FLrce: Resource-Efficient Federated Learning with Early-Stopping Strategy
Ziru Niu, Hai Dong, A. Kai Qin, Tao Gu
TL;DR
This paper tackles resource scarcity and client heterogeneity in IoT federated learning by introducing FLrce, a framework that combines relationship-based client selection with an early-stopping mechanism. The method estimates client importance through a relationship map, using synchronous cosine similarity and asynchronous orthogonal-distance modeling to drive selective participation, while stopping training when conflicts among updates threaten efficiency and convergence. Empirical results on EMNIST, Google Speech, CIFAR-10, and CIFAR-100 across 100 simulated clients show FLrce achieves higher final accuracy with significantly lower computation and communication costs (average gains of at least 30% and 43%, respectively) compared with baselines. The work demonstrates practical gains for resource-constrained IoT deployments and outlines avenues for extending FLrce with model pruning and theoretical analyses.
Abstract
Federated Learning (FL) achieves great popularity in the Internet of Things (IoT) as a powerful interface to offer intelligent services to customers while maintaining data privacy. Under the orchestration of a server, edge devices (also called clients in FL) collaboratively train a global deep-learning model without sharing any local data. Nevertheless, the unequal training contributions among clients have made FL vulnerable, as clients with heavily biased datasets can easily compromise FL by sending malicious or heavily biased parameter updates.
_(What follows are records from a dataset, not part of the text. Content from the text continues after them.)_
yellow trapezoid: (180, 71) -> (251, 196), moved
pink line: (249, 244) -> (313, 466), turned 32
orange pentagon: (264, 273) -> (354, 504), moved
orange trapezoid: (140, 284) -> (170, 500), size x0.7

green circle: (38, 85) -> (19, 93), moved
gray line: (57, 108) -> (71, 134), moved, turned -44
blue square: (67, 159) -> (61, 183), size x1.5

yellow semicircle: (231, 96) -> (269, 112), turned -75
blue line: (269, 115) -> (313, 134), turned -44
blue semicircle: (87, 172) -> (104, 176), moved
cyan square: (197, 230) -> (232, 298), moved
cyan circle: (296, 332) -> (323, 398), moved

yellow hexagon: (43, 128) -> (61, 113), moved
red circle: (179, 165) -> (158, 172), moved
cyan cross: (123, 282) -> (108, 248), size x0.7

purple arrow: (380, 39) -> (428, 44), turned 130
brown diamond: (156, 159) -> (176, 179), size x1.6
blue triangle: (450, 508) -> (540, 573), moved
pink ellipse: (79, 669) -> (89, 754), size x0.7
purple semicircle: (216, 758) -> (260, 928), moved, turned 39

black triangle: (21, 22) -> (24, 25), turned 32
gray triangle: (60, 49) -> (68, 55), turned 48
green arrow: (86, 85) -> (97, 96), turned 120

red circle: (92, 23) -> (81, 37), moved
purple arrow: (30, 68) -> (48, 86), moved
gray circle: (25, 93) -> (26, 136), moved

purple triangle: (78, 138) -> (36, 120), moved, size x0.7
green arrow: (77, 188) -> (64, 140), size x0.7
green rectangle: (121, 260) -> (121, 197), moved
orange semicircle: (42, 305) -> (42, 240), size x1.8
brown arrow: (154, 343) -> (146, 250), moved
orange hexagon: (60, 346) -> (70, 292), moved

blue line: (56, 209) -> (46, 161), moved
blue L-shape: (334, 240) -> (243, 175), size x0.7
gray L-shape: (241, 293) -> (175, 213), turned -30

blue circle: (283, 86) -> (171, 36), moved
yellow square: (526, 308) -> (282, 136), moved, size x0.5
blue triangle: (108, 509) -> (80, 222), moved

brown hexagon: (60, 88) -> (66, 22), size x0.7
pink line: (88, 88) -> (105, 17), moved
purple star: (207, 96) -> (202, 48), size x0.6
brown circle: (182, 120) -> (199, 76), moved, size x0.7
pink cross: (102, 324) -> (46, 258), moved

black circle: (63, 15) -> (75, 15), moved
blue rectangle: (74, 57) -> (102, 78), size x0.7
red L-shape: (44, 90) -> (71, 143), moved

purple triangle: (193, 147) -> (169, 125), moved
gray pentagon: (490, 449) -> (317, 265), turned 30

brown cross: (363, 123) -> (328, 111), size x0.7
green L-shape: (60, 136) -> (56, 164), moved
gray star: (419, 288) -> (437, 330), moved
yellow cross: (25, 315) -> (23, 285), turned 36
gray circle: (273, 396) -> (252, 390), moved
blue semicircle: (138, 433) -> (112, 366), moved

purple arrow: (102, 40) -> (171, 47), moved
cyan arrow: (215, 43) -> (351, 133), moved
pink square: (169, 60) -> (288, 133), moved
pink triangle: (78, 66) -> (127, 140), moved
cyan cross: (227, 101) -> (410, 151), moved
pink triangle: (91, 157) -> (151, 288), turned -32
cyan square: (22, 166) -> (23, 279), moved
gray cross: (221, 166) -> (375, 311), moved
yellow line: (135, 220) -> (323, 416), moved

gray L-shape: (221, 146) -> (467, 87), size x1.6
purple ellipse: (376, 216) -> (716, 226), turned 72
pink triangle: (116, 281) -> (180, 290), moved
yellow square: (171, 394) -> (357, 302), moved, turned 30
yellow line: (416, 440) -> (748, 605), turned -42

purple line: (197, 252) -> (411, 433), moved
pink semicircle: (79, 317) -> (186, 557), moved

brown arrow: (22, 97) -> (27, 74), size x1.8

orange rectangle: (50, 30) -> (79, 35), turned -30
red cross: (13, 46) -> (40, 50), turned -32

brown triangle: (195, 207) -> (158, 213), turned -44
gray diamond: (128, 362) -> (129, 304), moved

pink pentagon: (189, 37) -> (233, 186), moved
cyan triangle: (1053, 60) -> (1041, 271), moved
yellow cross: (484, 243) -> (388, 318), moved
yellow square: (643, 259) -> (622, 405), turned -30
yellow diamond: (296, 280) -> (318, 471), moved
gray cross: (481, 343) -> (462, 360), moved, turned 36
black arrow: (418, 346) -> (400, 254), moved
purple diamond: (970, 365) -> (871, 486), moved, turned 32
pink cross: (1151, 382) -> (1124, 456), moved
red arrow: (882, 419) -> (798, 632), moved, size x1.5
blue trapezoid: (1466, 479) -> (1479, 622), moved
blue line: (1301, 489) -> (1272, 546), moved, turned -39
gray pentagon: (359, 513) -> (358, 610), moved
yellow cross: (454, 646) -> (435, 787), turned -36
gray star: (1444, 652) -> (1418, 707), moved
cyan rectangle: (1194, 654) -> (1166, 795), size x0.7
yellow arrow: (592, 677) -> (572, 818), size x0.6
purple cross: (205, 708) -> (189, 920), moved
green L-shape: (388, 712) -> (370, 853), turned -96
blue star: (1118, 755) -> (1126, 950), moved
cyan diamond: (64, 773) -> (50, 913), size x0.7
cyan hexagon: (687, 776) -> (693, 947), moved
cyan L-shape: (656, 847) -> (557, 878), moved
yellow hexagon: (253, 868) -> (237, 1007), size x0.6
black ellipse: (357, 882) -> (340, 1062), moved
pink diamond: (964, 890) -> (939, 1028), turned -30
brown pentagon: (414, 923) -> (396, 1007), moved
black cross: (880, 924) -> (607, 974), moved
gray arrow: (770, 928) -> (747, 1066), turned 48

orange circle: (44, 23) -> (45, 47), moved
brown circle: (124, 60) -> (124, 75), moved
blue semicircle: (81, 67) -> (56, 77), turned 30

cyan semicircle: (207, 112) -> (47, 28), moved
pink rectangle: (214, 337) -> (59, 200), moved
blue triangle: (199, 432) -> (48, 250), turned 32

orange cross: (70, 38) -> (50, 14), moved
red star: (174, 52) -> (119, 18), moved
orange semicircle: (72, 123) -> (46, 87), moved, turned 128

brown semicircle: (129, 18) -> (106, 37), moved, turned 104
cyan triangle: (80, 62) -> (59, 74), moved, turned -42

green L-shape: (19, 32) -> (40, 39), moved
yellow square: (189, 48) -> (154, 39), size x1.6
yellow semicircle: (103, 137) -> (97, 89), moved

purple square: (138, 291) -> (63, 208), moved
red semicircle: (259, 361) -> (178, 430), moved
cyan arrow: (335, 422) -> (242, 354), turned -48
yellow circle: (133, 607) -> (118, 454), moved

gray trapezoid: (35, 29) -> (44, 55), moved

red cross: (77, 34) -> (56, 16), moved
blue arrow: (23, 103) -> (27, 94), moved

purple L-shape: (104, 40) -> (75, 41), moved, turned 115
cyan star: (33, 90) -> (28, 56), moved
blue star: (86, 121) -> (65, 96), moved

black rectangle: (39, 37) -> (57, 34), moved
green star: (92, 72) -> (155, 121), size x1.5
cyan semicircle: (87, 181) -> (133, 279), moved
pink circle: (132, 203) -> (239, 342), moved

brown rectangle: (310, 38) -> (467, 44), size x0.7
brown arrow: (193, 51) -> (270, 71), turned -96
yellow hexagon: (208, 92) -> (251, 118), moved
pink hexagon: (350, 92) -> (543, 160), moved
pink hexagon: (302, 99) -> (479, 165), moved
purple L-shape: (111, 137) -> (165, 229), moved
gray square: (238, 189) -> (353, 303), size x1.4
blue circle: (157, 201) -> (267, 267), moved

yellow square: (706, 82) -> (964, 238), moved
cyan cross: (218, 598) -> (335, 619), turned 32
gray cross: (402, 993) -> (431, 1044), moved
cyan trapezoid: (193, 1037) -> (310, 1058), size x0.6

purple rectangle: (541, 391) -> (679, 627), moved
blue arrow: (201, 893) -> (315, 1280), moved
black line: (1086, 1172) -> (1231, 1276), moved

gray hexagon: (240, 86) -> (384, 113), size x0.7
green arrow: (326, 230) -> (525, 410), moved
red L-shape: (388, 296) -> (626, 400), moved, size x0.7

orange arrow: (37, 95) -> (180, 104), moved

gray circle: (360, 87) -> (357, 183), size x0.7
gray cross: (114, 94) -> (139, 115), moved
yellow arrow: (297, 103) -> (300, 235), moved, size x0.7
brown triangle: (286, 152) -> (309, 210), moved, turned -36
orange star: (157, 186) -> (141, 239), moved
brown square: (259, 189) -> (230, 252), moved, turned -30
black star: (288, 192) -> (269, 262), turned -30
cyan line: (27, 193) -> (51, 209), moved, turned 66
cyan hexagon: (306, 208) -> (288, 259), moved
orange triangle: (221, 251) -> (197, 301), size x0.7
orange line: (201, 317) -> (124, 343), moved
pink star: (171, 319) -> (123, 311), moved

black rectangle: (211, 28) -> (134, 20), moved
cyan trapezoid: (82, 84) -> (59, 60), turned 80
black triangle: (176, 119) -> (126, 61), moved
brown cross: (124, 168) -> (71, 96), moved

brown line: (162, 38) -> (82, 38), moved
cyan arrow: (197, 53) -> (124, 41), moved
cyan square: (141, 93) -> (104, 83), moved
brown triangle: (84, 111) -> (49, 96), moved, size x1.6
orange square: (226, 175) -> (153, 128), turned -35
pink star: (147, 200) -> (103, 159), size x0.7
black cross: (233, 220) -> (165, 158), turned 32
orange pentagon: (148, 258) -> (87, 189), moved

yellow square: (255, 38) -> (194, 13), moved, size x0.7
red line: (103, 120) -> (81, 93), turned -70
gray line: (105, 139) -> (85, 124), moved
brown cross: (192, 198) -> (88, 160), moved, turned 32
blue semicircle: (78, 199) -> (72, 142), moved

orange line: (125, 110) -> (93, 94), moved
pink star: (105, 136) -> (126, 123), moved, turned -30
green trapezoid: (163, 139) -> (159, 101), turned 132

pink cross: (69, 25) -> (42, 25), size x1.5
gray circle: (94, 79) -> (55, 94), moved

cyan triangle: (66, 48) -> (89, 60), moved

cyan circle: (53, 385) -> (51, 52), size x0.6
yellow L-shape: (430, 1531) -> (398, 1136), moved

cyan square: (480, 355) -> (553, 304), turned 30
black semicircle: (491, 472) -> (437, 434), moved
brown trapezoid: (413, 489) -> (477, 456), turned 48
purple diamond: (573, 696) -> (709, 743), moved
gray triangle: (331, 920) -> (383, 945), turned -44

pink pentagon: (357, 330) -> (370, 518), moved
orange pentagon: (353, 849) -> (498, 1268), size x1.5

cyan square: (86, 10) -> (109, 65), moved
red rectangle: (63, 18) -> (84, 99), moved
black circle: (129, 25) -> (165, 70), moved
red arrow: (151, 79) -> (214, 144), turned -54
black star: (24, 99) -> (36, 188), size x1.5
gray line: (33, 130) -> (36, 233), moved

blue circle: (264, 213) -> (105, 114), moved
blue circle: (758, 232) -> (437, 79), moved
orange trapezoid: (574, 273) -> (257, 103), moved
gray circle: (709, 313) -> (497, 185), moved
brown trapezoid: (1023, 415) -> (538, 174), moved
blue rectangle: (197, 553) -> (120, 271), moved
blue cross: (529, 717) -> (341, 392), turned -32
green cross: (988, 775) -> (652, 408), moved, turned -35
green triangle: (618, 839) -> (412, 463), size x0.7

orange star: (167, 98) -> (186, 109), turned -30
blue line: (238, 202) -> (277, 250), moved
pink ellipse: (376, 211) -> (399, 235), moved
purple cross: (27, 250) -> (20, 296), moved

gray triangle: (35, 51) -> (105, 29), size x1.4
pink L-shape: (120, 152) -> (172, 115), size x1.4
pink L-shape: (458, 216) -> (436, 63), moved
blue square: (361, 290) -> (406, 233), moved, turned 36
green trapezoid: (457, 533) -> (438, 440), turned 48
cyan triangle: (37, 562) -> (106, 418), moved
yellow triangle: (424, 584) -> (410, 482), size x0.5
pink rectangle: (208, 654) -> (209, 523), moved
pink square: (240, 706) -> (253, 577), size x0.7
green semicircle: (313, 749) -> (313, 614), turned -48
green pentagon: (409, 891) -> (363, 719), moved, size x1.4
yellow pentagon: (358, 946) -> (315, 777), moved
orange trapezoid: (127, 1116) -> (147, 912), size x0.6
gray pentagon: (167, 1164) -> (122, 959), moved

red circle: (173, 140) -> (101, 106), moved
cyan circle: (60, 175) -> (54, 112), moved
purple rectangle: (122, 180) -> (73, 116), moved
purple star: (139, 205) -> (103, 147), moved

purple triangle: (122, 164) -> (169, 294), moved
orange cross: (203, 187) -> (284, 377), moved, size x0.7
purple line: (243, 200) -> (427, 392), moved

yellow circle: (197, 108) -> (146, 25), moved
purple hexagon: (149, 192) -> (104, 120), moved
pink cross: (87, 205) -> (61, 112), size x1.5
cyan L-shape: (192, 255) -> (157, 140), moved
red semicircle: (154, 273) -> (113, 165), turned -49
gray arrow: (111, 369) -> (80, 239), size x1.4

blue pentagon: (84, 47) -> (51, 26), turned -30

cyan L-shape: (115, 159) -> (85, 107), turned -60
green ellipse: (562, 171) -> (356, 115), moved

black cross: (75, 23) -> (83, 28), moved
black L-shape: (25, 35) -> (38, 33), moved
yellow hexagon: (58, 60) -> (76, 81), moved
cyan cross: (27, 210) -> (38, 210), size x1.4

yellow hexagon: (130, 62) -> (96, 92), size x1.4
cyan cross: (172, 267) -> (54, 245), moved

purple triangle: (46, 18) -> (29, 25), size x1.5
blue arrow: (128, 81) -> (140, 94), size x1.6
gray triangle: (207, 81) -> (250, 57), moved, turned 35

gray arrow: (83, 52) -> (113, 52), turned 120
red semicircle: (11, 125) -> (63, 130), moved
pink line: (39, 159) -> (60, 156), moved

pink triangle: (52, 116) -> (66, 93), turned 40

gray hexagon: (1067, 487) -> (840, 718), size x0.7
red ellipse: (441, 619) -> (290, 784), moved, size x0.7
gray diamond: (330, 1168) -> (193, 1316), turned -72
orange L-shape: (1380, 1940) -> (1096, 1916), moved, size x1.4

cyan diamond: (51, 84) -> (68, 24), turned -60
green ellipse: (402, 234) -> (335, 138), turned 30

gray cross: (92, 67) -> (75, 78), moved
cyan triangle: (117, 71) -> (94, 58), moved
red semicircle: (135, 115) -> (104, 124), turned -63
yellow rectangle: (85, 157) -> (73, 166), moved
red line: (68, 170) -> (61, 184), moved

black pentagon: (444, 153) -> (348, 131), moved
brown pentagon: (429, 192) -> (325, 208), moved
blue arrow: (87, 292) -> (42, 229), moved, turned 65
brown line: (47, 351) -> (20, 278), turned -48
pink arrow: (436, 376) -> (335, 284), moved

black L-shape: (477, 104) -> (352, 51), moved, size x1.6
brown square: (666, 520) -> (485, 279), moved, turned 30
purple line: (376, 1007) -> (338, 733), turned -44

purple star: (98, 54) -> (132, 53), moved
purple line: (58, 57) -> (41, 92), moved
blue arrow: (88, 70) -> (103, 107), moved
Furthermore, the resource shortage issue of the network also becomes a bottleneck. Due to overwhelming computation overheads generated by training deep-learning models on edge devices, and significant communication overheads for transmitting deep-learning models across the network, enormous amounts of resources are consumed in the FL process. This encompasses computation resources like energy and communication resources like bandwidth. To comprehensively address these challenges, in this paper, we present FLrce, an efficient FL framework with a relationship-based client selection and early-stopping strategy. FLrce accelerates the FL process by selecting clients with more significant effects, enabling the global model to converge to a high accuracy in fewer rounds. FLrce also leverages an early stopping mechanism that terminates FL in advance to save communication and computation resources. Experiment results show that, compared with existing efficient FL frameworks, FLrce improves the computation and communication efficiency by at least 30% and 43% respectively.